Seltene Krankheiten werden von Ärzten oft erst zu spät erkannt. Die meisten Patienten haben eine regelrechte Odyssee hinter sich, bis irgendwann ein Arzt die Krankheit diagnostiziert.

Über die Schwierigkeiten bei der Diagnose solcher Erkrankungen haben sich am Freitag in Hannover mehr als 100 Ärzte, Selbsthilfegruppen, Forscher und Patienten ausgetauscht. Das Netzwerk Orphanet zählt bislang etwa 5500 seltene Krankheiten, darunter Immundefekte, Stoffwechsel- oder Nervenerkrankungen, Muskelschwund oder auch Intersexualität. Als selten gilt eine Krankheit, die bei weniger als 5 von 10 000 Menschen auftritt.

Marion Lesny war fast 50, als ein Orthopäde sie wegen Atembeschwerden vor zweieinhalb Jahren zur Kernspintomographie schickte. Die Ärzte röntgten ihre Halswirbelsäule und entdeckten dabei ein elf Zentimeter großes Loch in ihrem Rückenmark. Die Diagnose: Syringomyelie.
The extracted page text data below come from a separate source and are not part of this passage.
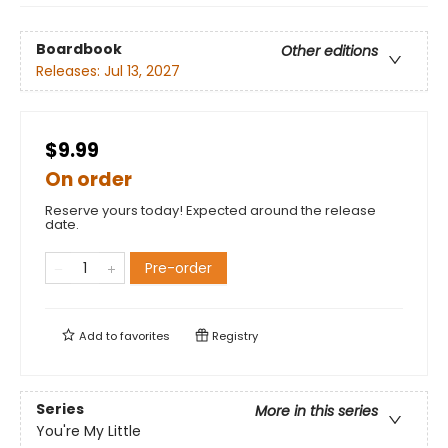
Boardbook
Other editions
Releases:
Jul 13, 2027
$9.99
On order
Reserve yours today! Expected around the release
date.
Pre-order
Add to
favorites
Registry
Series
More in this series
You're My Little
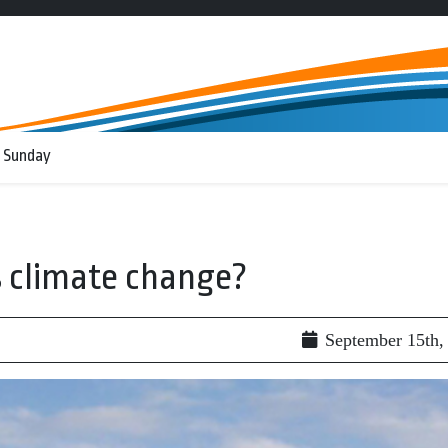
 Sunday
s climate change?
September 15th,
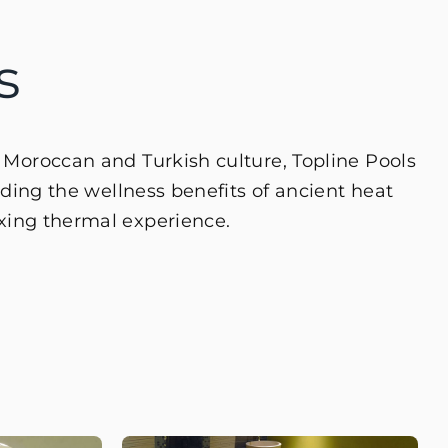
s
n Moroccan and Turkish culture, Topline Pools
ng the wellness benefits of ancient heat
axing thermal experience.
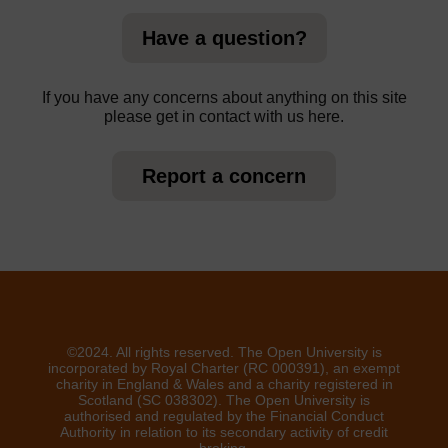
Have a question?
If you have any concerns about anything on this site
please get in contact with us here.
Report a concern
©2024. All rights reserved. The Open University is
incorporated by Royal Charter (RC 000391), an exempt
charity in England & Wales and a charity registered in
Scotland (SC 038302). The Open University is
authorised and regulated by the Financial Conduct
Authority in relation to its secondary activity of credit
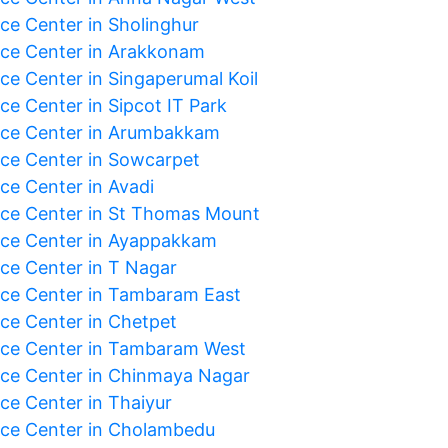
ice Center in Sholinghur
ice Center in Arakkonam
ice Center in Singaperumal Koil
ce Center in Sipcot IT Park
ice Center in Arumbakkam
ice Center in Sowcarpet
ce Center in Avadi
ice Center in St Thomas Mount
ice Center in Ayappakkam
ice Center in T Nagar
ice Center in Tambaram East
ice Center in Chetpet
ice Center in Tambaram West
ice Center in Chinmaya Nagar
ice Center in Thaiyur
ice Center in Cholambedu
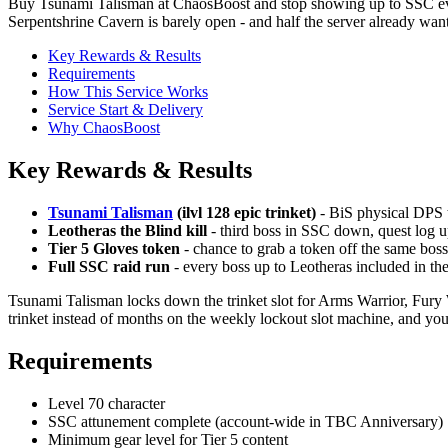
Buy Tsunami Talisman at ChaosBoost and stop showing up to SSC eve
Serpentshrine Cavern is barely open - and half the server already wants 
Key Rewards & Results
Requirements
How This Service Works
Service Start & Delivery
Why ChaosBoost
Key Rewards & Results
Tsunami Talisman
(ilvl 128 epic trinket)
- BiS physical DPS tr
Leotheras the Blind kill
- third boss in SSC down, quest log 
Tier 5 Gloves token
- chance to grab a token off the same bos
Full SSC raid run
- every boss up to Leotheras included in the
Tsunami Talisman locks down the trinket slot for Arms Warrior, Fury
trinket instead of months on the weekly lockout slot machine, and you
Requirements
Level 70 character
SSC attunement complete (account-wide in TBC Anniversary)
Minimum gear level for Tier 5 content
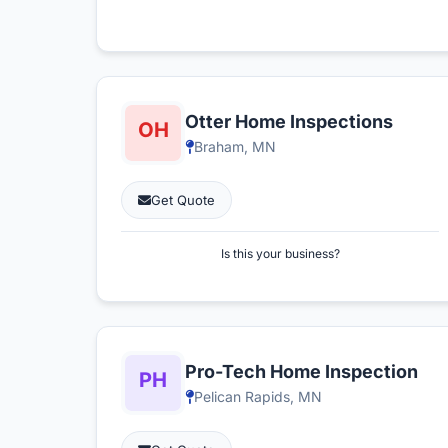
Otter Home Inspections
Braham, MN
Get Quote
Is this your business?
Pro-Tech Home Inspection
Pelican Rapids, MN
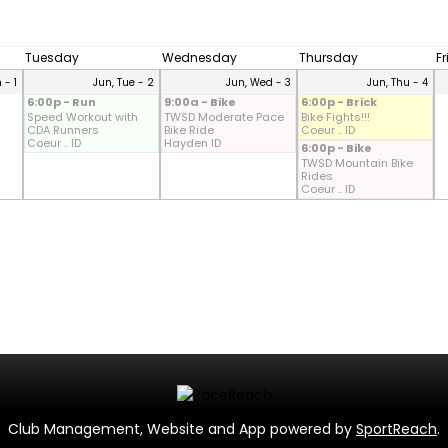
Tuesday
Wednesday
Thursday
F
 - 1
Jun, Tue - 2
Jun, Wed - 3
Jun, Thu - 4
6:00p - Run
9:00a - Bike
6:00p - Brick
Speed Workout with
TWSD Moderate Pace
Bike Fights!!!
CDA Runners
Bike Ride
Coeur .. ID
Coeur .. ID
Hayden ID
6:00p - Bike
TWSD Mountain Bike
Rides
Coeur .. ID
Club Management, Website and App powered by
SportReach
.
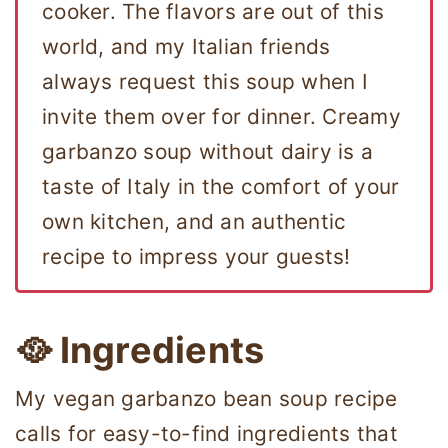
cooker. The flavors are out of this
world, and my Italian friends
always request this soup when I
invite them over for dinner. Creamy
garbanzo soup without dairy is a
taste of Italy in the comfort of your
own kitchen, and an authentic
recipe to impress your guests!
🥘 Ingredients
My vegan garbanzo bean soup recipe
calls for easy-to-find ingredients that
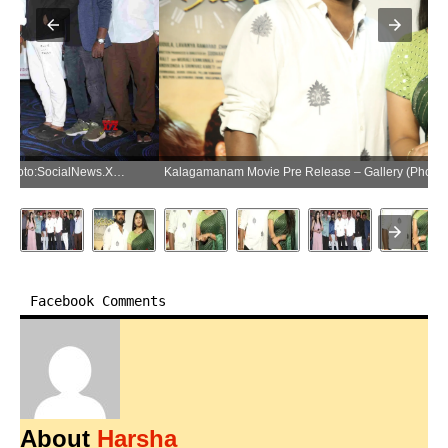
Kalagamanam Movie Pre Release – Gallery (Photo:SocialNews.XYZ/NewsHelpline.com)
Facebook Comments
About
Harsha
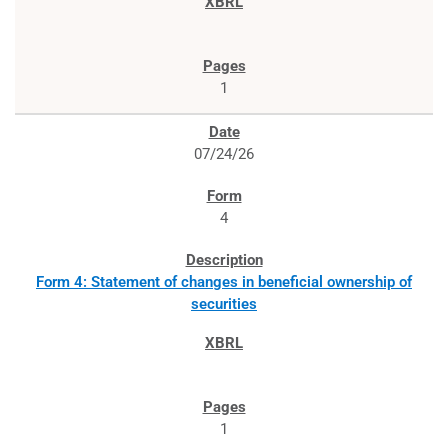
1
07/24/26
4
Form 4: Statement of changes in beneficial ownership of
securities
1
Bei der Krankheit mit dem fast unaussprechbaren Namen bildet sich im Kanal der Wirbelsäule ein Hohlraum, der sich mit Flüssigkeit füllt und dort die Substanz verdrängt. "Lapidar ausgedrückt: Mein Rückenmark löst sich auf", sagt Marion Lesny.

Das Ironische an der Diagnose: Ihre Mutter litt bereits seit Jahren an derselben Krankheit, Hinweise von Marion Lesny auf eine mögliche Syringomyelie nahmen die Ärzte trotzdem nicht ernst. "Die dachten wohl, die Frau hat einen Knall", sagt sie. Zu selten ist die Krankheit, zu wenig wissen auch Fachleute von ihren Symptomen. "Noch dazu sind die Auswirkungen nicht bei jedem gleich", erzählt die 52- Jährige. Sie selbst litt jahrelang unter Taubheitsgefühlen, Migräne, Sprachstörungen und einer extremen Hitze-Unempfindlichkeit: Zweimal verbrannte sie sich unter der Dusche regelrecht die Haut, weil sie die Temperatur nicht richtig einschätzen konnte. Heute kann sie mit Hilfe von Schmerzmitteln und Rheumamedikamenten sogar wieder arbeiten gehen - wirklich heilbar ist die Krankheit jedoch nicht.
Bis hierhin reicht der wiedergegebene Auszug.